The skills strategy is a key cornerstone of Northern Ireland’s broader 10-fold economic vision and sets out plans to focus on innovation by furthering further education in technical and vocational skills and transforming higher education towards science, technology, engineering and mathematics (STEM) .

The Minister said:
“As we seek to accelerate economic recovery, our vision is to make Northern Ireland one of the world’s elite small economies. The skills of our workforce are central to achieving this goal.”

“Our local workforce is already talented, but it is important that we use and build on that foundation. Access to skills and talent is the number one issue for businesses in all sectors of our economy.”

“For every step up the ladder of skills that makes a person, the greater the potential reward. People with a diploma on average earn more than 50% more than those with low-level qualifications. By investing in our skills and talent, we will create more and better employment opportunities with greater earning potential for all.

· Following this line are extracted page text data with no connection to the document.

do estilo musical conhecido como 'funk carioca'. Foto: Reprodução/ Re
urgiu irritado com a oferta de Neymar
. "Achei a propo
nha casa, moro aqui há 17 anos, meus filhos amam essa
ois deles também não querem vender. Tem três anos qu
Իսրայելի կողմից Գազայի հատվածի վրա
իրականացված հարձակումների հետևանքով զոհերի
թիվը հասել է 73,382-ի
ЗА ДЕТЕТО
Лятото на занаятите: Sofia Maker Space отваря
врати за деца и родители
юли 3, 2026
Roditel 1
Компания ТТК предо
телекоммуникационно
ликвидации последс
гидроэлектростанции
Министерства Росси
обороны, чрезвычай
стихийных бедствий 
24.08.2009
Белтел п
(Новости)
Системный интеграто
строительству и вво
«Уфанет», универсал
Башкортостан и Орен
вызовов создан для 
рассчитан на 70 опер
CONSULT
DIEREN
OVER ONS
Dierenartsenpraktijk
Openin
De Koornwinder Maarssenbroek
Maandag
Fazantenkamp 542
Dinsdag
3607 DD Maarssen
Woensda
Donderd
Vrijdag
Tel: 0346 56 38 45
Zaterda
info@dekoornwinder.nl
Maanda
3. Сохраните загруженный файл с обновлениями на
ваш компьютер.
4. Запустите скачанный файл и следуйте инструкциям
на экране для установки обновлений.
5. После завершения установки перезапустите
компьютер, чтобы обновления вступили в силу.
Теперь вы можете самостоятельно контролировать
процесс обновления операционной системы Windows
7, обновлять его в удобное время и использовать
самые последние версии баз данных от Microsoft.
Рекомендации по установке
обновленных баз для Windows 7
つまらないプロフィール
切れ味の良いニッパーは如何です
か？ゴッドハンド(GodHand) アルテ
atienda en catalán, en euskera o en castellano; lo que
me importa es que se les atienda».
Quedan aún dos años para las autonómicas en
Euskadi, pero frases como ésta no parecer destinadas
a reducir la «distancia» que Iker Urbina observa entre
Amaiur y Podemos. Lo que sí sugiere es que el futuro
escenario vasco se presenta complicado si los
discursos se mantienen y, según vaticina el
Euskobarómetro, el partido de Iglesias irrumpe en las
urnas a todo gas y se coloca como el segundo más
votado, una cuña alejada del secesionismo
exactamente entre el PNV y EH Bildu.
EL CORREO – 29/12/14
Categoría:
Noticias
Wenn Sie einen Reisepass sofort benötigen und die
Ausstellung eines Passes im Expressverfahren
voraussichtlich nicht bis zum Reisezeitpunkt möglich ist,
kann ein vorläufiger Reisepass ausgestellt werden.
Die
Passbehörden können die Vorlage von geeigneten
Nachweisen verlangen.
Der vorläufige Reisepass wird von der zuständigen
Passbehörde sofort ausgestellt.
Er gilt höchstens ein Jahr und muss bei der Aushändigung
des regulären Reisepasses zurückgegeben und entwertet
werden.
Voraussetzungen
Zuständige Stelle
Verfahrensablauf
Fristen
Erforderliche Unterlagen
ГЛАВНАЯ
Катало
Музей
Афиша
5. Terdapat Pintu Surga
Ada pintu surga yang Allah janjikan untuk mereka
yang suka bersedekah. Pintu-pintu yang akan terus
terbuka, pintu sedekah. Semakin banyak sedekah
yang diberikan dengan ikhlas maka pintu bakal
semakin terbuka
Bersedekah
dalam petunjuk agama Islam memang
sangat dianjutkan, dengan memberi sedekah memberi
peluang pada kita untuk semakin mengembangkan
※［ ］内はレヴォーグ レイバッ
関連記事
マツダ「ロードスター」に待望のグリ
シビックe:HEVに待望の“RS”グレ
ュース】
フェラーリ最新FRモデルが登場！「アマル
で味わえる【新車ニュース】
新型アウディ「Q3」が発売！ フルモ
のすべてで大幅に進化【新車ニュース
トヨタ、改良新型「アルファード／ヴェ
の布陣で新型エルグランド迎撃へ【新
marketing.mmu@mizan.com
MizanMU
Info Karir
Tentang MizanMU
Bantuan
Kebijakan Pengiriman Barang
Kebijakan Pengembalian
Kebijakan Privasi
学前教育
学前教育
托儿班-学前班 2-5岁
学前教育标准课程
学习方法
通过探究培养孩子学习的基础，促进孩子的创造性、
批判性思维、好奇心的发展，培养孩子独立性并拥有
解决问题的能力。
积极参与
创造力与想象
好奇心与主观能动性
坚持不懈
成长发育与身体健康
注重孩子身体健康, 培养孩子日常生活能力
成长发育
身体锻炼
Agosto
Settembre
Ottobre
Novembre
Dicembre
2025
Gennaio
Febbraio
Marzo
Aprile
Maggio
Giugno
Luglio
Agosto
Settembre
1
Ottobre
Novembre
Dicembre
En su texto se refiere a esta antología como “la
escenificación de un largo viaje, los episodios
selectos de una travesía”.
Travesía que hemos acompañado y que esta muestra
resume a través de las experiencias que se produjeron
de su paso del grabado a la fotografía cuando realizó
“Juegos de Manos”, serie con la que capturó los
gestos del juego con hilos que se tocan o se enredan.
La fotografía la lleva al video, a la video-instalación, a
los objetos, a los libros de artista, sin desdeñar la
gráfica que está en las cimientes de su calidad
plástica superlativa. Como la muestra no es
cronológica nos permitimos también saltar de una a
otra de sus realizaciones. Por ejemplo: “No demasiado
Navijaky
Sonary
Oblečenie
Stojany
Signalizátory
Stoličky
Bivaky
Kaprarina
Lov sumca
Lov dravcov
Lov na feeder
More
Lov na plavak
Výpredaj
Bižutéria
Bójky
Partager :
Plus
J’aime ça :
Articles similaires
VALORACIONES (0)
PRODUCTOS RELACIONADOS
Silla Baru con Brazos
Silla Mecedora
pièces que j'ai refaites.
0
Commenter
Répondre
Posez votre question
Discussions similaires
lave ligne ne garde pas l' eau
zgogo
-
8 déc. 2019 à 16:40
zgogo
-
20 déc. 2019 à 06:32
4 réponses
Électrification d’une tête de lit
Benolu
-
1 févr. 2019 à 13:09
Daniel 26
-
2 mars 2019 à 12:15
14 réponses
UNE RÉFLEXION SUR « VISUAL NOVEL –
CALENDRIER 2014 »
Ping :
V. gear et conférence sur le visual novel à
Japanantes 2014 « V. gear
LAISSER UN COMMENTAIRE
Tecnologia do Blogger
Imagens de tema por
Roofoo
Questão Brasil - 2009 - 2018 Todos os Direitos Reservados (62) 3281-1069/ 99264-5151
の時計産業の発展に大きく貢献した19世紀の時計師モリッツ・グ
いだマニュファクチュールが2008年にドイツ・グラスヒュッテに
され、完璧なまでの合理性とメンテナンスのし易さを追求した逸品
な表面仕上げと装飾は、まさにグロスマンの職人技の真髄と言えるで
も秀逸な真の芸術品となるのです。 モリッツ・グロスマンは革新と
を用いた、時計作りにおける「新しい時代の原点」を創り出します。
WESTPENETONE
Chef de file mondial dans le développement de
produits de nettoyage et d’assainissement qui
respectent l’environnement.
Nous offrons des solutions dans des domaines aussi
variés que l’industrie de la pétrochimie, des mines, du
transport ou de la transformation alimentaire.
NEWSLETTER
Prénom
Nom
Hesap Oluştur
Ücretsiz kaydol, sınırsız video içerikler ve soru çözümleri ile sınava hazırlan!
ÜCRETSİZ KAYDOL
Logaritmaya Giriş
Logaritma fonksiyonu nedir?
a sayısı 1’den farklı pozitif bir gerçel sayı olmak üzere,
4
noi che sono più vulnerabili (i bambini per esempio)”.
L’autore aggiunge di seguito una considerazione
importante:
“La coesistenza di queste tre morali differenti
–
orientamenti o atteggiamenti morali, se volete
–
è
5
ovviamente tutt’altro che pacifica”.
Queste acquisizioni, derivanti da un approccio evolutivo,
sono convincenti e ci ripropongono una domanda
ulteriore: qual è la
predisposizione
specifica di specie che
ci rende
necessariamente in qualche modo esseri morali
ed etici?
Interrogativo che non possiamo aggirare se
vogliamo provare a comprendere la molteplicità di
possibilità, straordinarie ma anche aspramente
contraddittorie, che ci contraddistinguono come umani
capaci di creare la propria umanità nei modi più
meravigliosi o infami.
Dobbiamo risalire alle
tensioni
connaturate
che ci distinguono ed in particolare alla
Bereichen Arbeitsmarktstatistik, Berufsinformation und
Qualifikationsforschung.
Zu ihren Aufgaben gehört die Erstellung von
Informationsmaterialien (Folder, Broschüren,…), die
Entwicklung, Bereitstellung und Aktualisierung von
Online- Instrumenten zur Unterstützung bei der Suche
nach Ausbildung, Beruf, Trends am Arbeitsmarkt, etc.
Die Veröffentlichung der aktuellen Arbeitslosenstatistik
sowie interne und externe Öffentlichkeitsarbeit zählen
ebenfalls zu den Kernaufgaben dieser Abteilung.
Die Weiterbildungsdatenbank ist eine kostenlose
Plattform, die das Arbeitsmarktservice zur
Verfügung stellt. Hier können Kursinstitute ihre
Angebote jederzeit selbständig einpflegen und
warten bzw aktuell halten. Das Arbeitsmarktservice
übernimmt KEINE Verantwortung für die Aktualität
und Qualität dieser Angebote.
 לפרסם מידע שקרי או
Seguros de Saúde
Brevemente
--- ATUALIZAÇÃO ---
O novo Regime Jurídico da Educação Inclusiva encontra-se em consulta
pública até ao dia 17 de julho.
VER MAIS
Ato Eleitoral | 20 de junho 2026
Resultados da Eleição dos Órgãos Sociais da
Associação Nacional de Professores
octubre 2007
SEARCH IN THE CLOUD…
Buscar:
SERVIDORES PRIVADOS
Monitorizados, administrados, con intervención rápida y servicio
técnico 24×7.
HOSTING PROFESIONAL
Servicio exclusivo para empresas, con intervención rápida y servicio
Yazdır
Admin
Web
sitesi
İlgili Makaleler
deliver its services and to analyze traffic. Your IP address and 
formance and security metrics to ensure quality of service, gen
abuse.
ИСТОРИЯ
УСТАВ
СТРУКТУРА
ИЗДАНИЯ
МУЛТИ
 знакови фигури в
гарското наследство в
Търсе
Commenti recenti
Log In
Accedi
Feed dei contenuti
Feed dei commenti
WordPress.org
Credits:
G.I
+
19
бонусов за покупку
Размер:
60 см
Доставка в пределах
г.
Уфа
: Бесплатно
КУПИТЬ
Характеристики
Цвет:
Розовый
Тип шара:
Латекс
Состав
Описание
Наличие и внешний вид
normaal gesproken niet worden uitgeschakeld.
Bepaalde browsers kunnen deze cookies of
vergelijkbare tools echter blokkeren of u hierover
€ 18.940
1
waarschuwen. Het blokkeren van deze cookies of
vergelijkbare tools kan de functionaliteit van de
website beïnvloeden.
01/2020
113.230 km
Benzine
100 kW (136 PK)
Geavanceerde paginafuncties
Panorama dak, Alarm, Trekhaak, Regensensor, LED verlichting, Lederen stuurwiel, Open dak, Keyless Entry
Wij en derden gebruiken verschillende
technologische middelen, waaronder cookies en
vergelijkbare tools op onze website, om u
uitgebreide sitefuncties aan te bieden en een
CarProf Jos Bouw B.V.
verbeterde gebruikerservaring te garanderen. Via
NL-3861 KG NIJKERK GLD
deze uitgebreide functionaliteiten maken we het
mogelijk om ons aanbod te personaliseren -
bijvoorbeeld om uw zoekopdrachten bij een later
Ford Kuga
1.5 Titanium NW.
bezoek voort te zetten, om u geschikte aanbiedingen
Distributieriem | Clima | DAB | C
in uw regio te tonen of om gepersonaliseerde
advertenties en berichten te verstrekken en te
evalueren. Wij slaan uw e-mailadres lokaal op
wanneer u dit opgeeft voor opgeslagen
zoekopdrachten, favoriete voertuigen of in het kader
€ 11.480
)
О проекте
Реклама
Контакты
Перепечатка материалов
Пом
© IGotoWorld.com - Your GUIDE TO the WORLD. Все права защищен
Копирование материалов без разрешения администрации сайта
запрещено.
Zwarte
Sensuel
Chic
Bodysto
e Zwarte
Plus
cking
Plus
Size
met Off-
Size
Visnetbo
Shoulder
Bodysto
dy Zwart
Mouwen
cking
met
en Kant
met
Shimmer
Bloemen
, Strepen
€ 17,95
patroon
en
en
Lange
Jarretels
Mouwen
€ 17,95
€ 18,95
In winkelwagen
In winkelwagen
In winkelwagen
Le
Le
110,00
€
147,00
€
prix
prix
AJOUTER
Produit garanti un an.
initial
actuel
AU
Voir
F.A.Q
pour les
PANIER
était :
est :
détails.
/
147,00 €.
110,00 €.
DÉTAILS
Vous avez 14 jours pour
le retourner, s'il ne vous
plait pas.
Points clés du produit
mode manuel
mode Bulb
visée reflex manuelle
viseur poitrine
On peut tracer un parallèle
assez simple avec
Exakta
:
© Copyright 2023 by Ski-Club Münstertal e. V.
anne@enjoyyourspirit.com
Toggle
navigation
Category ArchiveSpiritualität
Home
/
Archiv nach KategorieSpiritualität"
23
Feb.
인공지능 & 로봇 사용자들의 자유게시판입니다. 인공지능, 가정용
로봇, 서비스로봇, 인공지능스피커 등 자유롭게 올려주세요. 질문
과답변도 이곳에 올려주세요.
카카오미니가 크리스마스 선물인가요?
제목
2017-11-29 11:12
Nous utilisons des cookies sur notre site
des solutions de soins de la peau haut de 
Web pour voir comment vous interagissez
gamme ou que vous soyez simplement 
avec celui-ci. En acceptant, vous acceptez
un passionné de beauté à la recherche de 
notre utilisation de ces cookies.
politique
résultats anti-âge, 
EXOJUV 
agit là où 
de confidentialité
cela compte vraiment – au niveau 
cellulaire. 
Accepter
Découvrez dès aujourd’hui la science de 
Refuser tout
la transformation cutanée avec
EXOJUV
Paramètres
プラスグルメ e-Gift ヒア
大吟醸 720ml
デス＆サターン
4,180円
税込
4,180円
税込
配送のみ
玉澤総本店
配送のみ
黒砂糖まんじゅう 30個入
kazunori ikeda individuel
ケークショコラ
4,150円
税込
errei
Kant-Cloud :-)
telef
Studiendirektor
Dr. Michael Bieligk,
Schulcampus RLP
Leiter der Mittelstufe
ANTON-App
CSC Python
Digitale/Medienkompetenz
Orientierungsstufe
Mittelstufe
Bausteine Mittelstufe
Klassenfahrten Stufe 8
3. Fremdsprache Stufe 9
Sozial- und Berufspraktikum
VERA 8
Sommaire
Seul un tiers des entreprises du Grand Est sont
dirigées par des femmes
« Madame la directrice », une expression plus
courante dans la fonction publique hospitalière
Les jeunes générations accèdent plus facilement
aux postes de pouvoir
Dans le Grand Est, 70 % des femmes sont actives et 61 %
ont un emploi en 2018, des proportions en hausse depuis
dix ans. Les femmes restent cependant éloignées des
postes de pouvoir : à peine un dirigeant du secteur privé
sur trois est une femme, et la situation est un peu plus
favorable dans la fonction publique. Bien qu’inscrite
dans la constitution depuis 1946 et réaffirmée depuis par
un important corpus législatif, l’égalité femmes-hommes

“In turn, this will lead to a better individual well-being and a better society for all.”

The Minister continued:
“Skills for a 10-fold Economy” shows how we will provide significant skills growth in technical and professional skills through our colleges of further education.

“At the same time, we will strive to balance the qualifications of graduate and postgraduate students in higher education. We want to focus on STEM subjects, which are so important to provide people with the skills they need to work in the future.”

“The strategy will also tackle inequality by supporting people with low or no qualifications in overcoming barriers to employment and making the most of them. This is extremely important, as 13% of our working age population has no qualifications – almost twice as many. than the UK average. ”

In line with the recommendation made in the OECD study, the Department has also set up a Skills Council for Northern Ireland to provide effective advice on the development and implementation of skills policies.

The Minister added:
“The NI Skills Council brings together senior politicians, business leaders, educators and unions to provide ongoing advice and support as we begin the strategy implementation process. This includes agreeing to continue a nationwide approach to ensure a more cohesive, collaborative approach. to skills policy ”.

Jackie Henry, managing partner for staff and goals at Deloitte UK and chair of the Northern Ireland Skills Council, said:
“I very much welcome the publication of a new skills strategy for Northern Ireland. The local economy is evolving as Northern Ireland takes advantage of global growth in areas such as business and financial services, cybersecurity and advanced manufacturing. So it is important that we have people who own skills to take full advantage of opportunities that are available now and in the future. ”

Louise Ward Hunter, Director and CEO of Belfast Met, said: “The further education sector is a skills engine for Northern Ireland and will be central to supporting the government in implementing its ambitious vision set out in this new strategy for inclusive growth. .

An economy that works for everyone is an economy in which everyone can participate. Having the right skills is a passport to making this inclusion a reality. Investing in the skills and talent that will follow from the Skills for the Economy 10X strategy , will have a direct impact on our students as well as employers.

“Ready-made staff are central to the economic future of Northern Ireland, and Belfast Met looks forward to playing its full role in equipping students, stimulating innovation and transforming lives.”

Angela McGowan, director of the Confederation of British Industry, Northern Ireland, said:
“CBI is pleased to publish this week’s NI Skills Strategy. Businesses across Northern Ireland are telling us that access to skills is their number one priority.

“It is widely recognized that economic growth and living standards depend to a large extent on the quality and supply of the local workforce. This strategy aims to take Northern Ireland’s workforce to the next level by investing in youth, investing in lifelong learning and ensuring that the local skill set meets the needs of our economy ”.

“Skills for a 10-fold economy” was published following a 12-week public consultation on a draft document launched last year. The strategy is available at DfE website.